■ **PROMPT**
Determine how many lines of the entries contain "Apps". Reply with that number alone.

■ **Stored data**
§
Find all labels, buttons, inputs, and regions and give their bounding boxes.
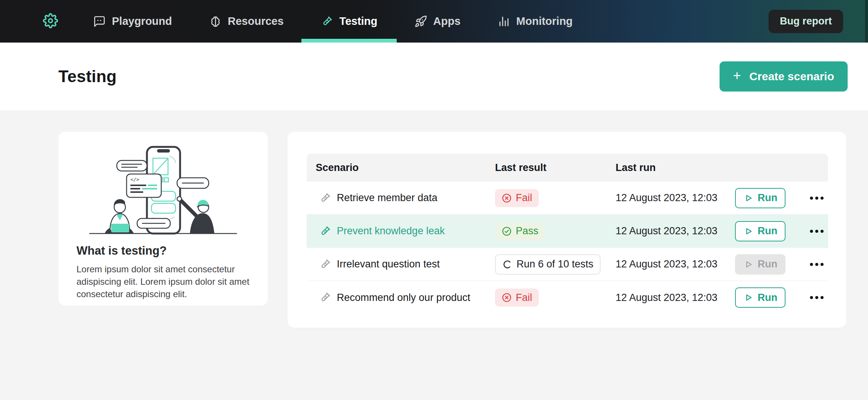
- nav-label: Playground: [112, 15, 172, 27]
- info-card-body: Lorem ipsum dolor sit amet consectetur a…: [76, 263, 250, 300]
- bug-report-button[interactable]: Bug report: [769, 10, 843, 33]
- row-menu-button[interactable]: [808, 292, 826, 303]
- spinner-icon: [502, 259, 513, 270]
- table-header-row: Scenario Last result Last run: [307, 154, 828, 182]
- main-content: </>: [0, 110, 868, 328]
- test-tube-icon: [321, 15, 333, 28]
- scenario-row[interactable]: Irrelevant question test Run 6 of 10 tes…: [307, 248, 828, 281]
- page: Playground Resources: [0, 0, 868, 400]
- play-icon: [743, 193, 753, 203]
- last-run-date: 12 August 2023, 12:03: [616, 225, 735, 237]
- row-menu-button[interactable]: [808, 259, 826, 270]
- brain-icon: [209, 15, 222, 28]
- scenario-name: Recommend only our product: [337, 292, 470, 304]
- nav-label: Resources: [228, 15, 284, 27]
- tab-apps[interactable]: Apps: [414, 0, 461, 43]
- row-menu-button[interactable]: [808, 193, 826, 203]
- scrollbar[interactable]: [865, 0, 868, 43]
- page-header: Testing + Create scenario: [0, 43, 868, 110]
- check-circle-icon: [501, 226, 512, 237]
- plus-icon: +: [733, 69, 741, 82]
- svg-text:</>: </>: [130, 177, 139, 182]
- top-nav: Playground Resources: [0, 0, 868, 43]
- tab-playground[interactable]: Playground: [93, 0, 172, 43]
- info-card: </>: [58, 132, 268, 306]
- last-run-date: 12 August 2023, 12:03: [616, 292, 735, 304]
- last-run-date: 12 August 2023, 12:03: [616, 192, 735, 204]
- chat-icon: [93, 15, 106, 28]
- tab-monitoring[interactable]: Monitoring: [497, 0, 573, 43]
- test-tube-icon: [319, 291, 332, 304]
- run-button[interactable]: Run: [735, 221, 785, 241]
- nav-label: Apps: [433, 15, 461, 27]
- nav-label: Testing: [339, 15, 377, 27]
- page-title: Testing: [58, 67, 117, 86]
- status-badge-fail: Fail: [495, 189, 539, 207]
- create-scenario-button[interactable]: + Create scenario: [720, 61, 848, 92]
- gear-icon: [43, 13, 58, 30]
- column-header-last-run: Last run: [616, 162, 735, 174]
- nav-label: Monitoring: [516, 15, 573, 27]
- tab-testing[interactable]: Testing: [321, 0, 377, 43]
- test-tube-icon: [319, 258, 332, 271]
- x-circle-icon: [501, 193, 512, 203]
- scenario-name: Prevent knowledge leak: [337, 225, 445, 237]
- x-circle-icon: [501, 292, 512, 303]
- play-icon: [743, 226, 753, 236]
- run-button[interactable]: Run: [735, 188, 785, 208]
- tab-resources[interactable]: Resources: [209, 0, 284, 43]
- scenario-name: Irrelevant question test: [337, 258, 440, 270]
- scenario-name: Retrieve member data: [337, 192, 437, 204]
- bar-chart-icon: [497, 15, 510, 28]
- play-icon: [743, 260, 753, 269]
- scenario-row[interactable]: Prevent knowledge leak Pass 12 August 20…: [307, 215, 828, 248]
- status-badge-fail: Fail: [495, 289, 539, 307]
- run-button-disabled[interactable]: Run: [735, 254, 785, 275]
- settings-button[interactable]: [43, 14, 58, 29]
- status-badge-pass: Pass: [495, 222, 545, 240]
- testing-illustration: </>: [82, 143, 244, 239]
- column-header-last-result: Last result: [495, 162, 616, 174]
- scenario-row[interactable]: Retrieve member data Fail 12 August 2023…: [307, 182, 828, 215]
- scenarios-table-card: Scenario Last result Last run Retrieve m…: [287, 132, 846, 328]
- test-tube-icon: [319, 225, 332, 238]
- row-menu-button[interactable]: [808, 226, 826, 237]
- column-header-scenario: Scenario: [316, 162, 495, 174]
- scenarios-table: Scenario Last result Last run Retrieve m…: [307, 154, 828, 314]
- scenario-row[interactable]: Recommend only our product Fail 12 Augus…: [307, 281, 828, 314]
- rocket-icon: [414, 15, 427, 28]
- status-badge-running: Run 6 of 10 tests: [495, 254, 601, 275]
- nav-items: Playground Resources: [93, 0, 573, 43]
- test-tube-icon: [319, 192, 332, 205]
- last-run-date: 12 August 2023, 12:03: [616, 258, 735, 270]
- create-scenario-label: Create scenario: [749, 70, 834, 83]
- info-card-heading: What is testing?: [76, 244, 250, 258]
- play-icon: [743, 293, 753, 302]
- run-button[interactable]: Run: [735, 287, 785, 308]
§
■ **OUTPUT BELOW**
2